Late Monday, Ripple released a statement that the Securities and Exchange Commission would file a lawsuit against the fintech for the sale of certain unregistered securities. This is regarded as a violation of the investor protection law. The SEC could claim that the sale of Ripple’s XRP to patrons was an infringement and the case would be filed in the federal civil court.
Ripple’s blockchain-based currency XRP is known to be a valid legal tender, but has now become controversial. It is the third largest cryptocurrency across the globe. The company claims that its competitors such as Ethereum and Bitcoin are being controlled by the Chinese.

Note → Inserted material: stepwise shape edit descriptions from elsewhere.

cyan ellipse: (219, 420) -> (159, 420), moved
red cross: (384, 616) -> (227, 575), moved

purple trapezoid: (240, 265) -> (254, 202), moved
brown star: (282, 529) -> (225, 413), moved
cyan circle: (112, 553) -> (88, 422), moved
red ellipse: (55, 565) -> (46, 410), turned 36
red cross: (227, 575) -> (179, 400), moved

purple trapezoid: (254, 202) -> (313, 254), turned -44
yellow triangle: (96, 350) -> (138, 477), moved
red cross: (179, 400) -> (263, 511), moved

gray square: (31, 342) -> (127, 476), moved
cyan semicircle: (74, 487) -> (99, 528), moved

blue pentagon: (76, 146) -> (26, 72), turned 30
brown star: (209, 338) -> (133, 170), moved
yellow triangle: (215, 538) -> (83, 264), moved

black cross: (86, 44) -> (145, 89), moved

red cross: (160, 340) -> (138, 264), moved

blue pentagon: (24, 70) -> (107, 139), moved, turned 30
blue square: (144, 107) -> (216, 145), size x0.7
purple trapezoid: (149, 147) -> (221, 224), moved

The claim circles around the dilemma regarding the status of such currencies. Are these types of cryptocurrencies investment contracts or are they currencies? If former, then they need to be under the regulation of the federal government; if latter, then there may be several rules regarding the disclosures of financial matters to investors may not apply to them.
Brad Garlinghouse, CEO, tweeted that exiting the SEC chairman Jay Clayton was “picking winners and trying to limit US innovation in the crypto industry” with his support for Ethereum and Bitcoin.
“The SEC – out of step with other G20 countries & the rest of the US govt – should not be able to cherry-pick what innovation looks like (especially when their decision directly benefits China). Make no mistake, we are ready to fight and win – this battle is just beginning,” he added.
Shares of cryptocurrencies dipped on the news of the SEC’s lawsuit against Ripple.